Ela era parente de Belário, um renomado advogado. Aproveitando-se dessa ligação, disfarçou-se de advogado e foi até o tribunal munida de uma carta de recomendação ao Dodge para operar no caso. Antes de partir para a contenda, tentou um acordo conciliatório. Ofereceu ao credor três vezes mais o valor a que ele teria direito. Como o objetivo de Shylock não era o de receber a quantia, mas sim o de prejudicar Antônio, fazendo com que ele sofresse, recusou a oferta generosa. Não abriu mão de que a cláusula do contrato fosse cumprida. A lei protegia seus interesses.
Não tendo alternativa, Pórcia atuou no julgamento ainda sob o disfarce de advogado. Sem contestar, exigiu que o contrato fosse obedecido. Os diálogos que se seguem são dos mais instigantes da literatura mundial:
Pórcia – Uma libra de carne desse mercador te pertence. O tribunal te adjudica essa libra e a lei ordena que ela te seja dada.
Shylock – Corretíssimo, juiz!
Pórcia – E podes cortar-lhe essa carne do peito. O tribunal o autoriza e a lei o permite.
Shylock – Sapientíssimo juiz! Isto é que é uma sentença! Vamos, preparai-vos!
Pórcia – Espera um momento. Ainda não é tudo. Esta caução não te concede uma só gota de sangue. Os termos exatos são: “Uma libra de carne”. Toma, pois, o que te concede o documento; pega tua libra de carne. Mas, se ao cortá-la, por acaso, derramares uma só gota de sangue cristão, tuas terras, teus bens, segundo as leis de Veneza, serão confiscados em benefício do Estado de Veneza.
Ao saber que existia interpretação diversa que não havia considerado para aquele contrato, o judeu resolve aceitar o dinheiro que lhe propuseram como acordo. Porém, já não havia mais tempo, pois, em vista dos fatos apontados naquela circunstância, além de perder o valor que emprestara, teve seus bens confiscados por ter atentado contra a vida de um cristão.
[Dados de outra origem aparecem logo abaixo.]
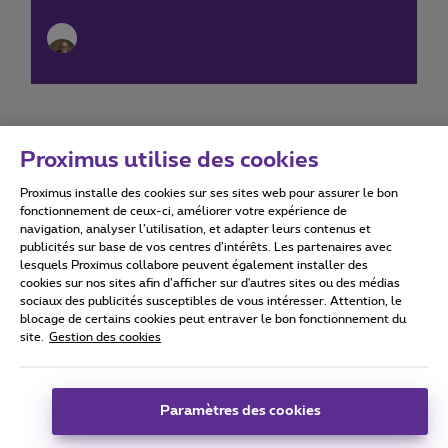
Proximus utilise des cookies
Proximus installe des cookies sur ses sites web pour assurer le bon
Conditions d'utilisation
Accessibility statement
fonctionnement de ceux-ci, améliorer votre expérience de
navigation, analyser l’utilisation, et adapter leurs contenus et
publicités sur base de vos centres d’intérêts. Les partenaires avec
lesquels Proximus collabore peuvent également installer des
cookies sur nos sites afin d’afficher sur d'autres sites ou des médias
sociaux des publicités susceptibles de vous intéresser. Attention, le
Tous droits réservés. ©
2026
Proximus
blocage de certains cookies peut entraver le bon fonctionnement du
site.
Gestion des cookies
Conditions générales, info consommateur
Liste des prix et tarifs
Accessibilité
Vie privée
Politique de gestion des cookies
Cookie manager
Coordonnées de l’entreprise
Paramètres des cookies
Ce site a été créé et est géré conformément au droit belge.
Boulevard du Roi Albert II 27 - B-1030 Bruxelles.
Cuidado para não se tornar escravo das próprias palavras
Essa convicção, essa certeza de Shylock o cegou de tal forma que o impediu de enxergar outras possibilidades que estavam à frente de seus olhos.
Portanto, a convicção, pode e deve ser um atributo excepcional na vida de qualquer pessoa, mas ser levado por ela até o ponto de se tornar escravo das próprias palavras, entendendo que elas são a única maneira de vislumbrar a vida, é insensatez e imprudência.